EXCERPTED DATA:

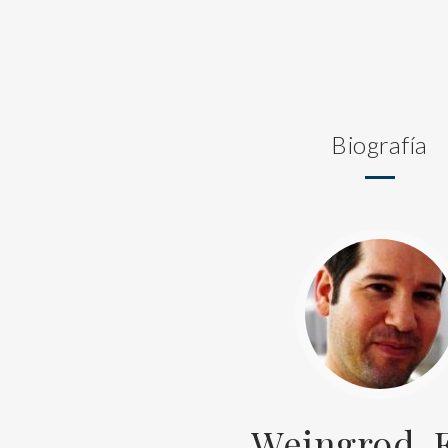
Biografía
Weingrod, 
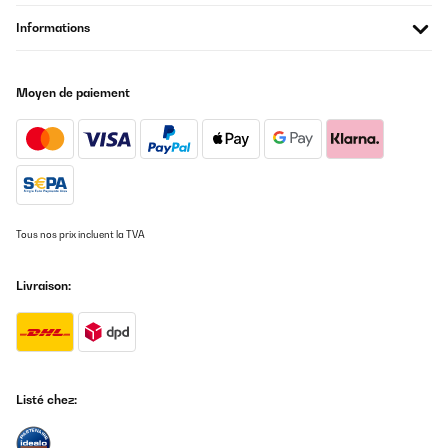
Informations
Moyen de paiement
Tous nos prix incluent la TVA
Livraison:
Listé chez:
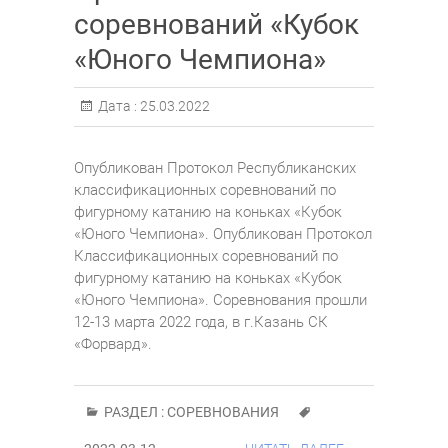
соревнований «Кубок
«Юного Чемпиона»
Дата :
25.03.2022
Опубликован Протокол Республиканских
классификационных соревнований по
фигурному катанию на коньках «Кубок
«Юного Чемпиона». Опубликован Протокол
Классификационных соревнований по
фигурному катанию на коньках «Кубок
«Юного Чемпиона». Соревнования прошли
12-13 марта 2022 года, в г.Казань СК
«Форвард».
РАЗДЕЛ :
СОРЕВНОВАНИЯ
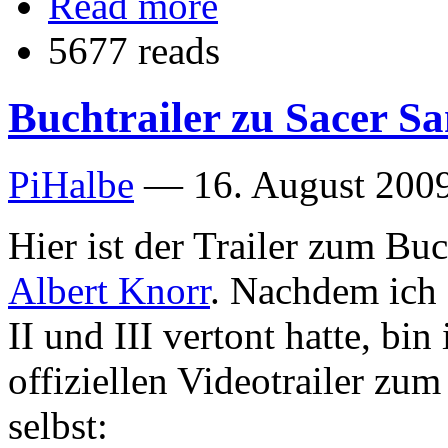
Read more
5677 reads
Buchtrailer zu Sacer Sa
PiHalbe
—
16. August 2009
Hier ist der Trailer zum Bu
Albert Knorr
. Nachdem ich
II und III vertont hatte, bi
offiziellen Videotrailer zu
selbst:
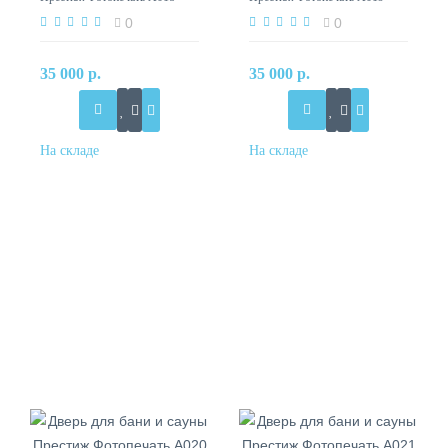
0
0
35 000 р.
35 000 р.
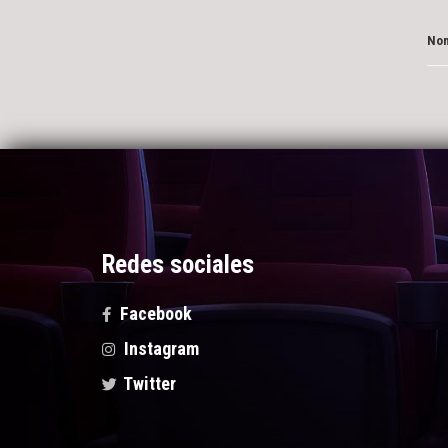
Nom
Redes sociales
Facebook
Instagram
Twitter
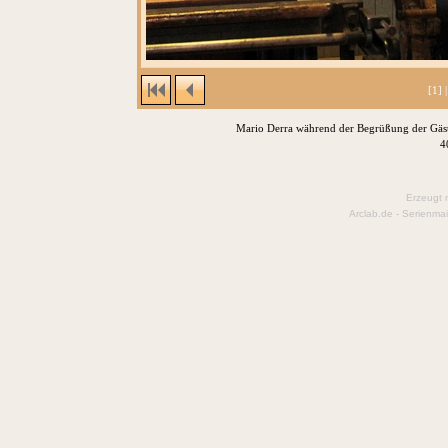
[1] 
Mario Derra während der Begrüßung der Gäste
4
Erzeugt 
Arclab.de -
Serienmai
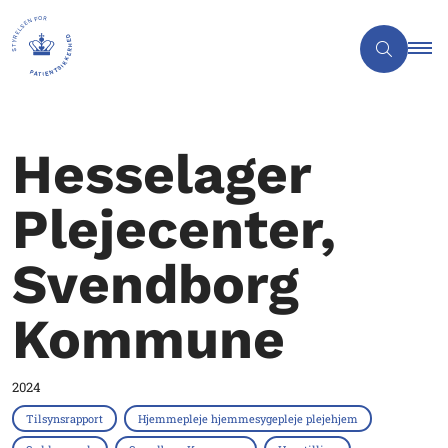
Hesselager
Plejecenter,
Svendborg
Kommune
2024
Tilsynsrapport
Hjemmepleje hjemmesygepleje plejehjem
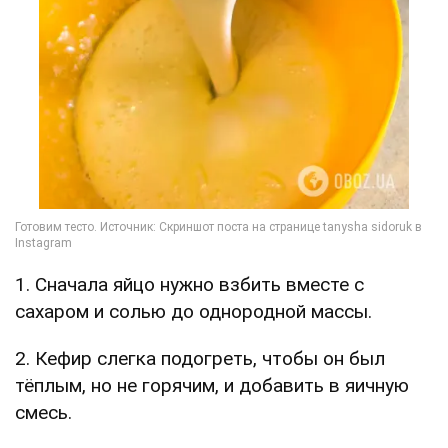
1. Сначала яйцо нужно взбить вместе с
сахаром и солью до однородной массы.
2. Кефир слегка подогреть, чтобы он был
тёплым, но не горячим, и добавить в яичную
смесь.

TASK REQUIREMENTS: Your copy should hold exactly and only the lines from the one containing "Hier ist der Trailer zum Bu" through the end of the material, inclusive, repeated word for word and without pictures.

SOLUTION BELOW:
Hier ist der Trailer zum Bu
Albert Knorr
. Nachdem ich
II und III vertont hatte, bi
offiziellen Videotrailer zu
selbst:
0
0
35 000 р.
35 000 р.
Nom
Redes sociales
Facebook
Instagram
Twitter
[1] 
Mario Derra während der Begrüßung der Gäste
4
Erzeugt 
Arclab.de -
Serienmai
Hesselager
Plejecenter,
Svendborg
Kommune
2024
Tilsynsrapport
Hjemmepleje hjemmesygepleje plejehjem
1. Сначала яйцо нужно взбить вместе с
сахаром и солью до однородной массы.
2. Кефир слегка подогреть, чтобы он был
тёплым, но не горячим, и добавить в яичную
смесь.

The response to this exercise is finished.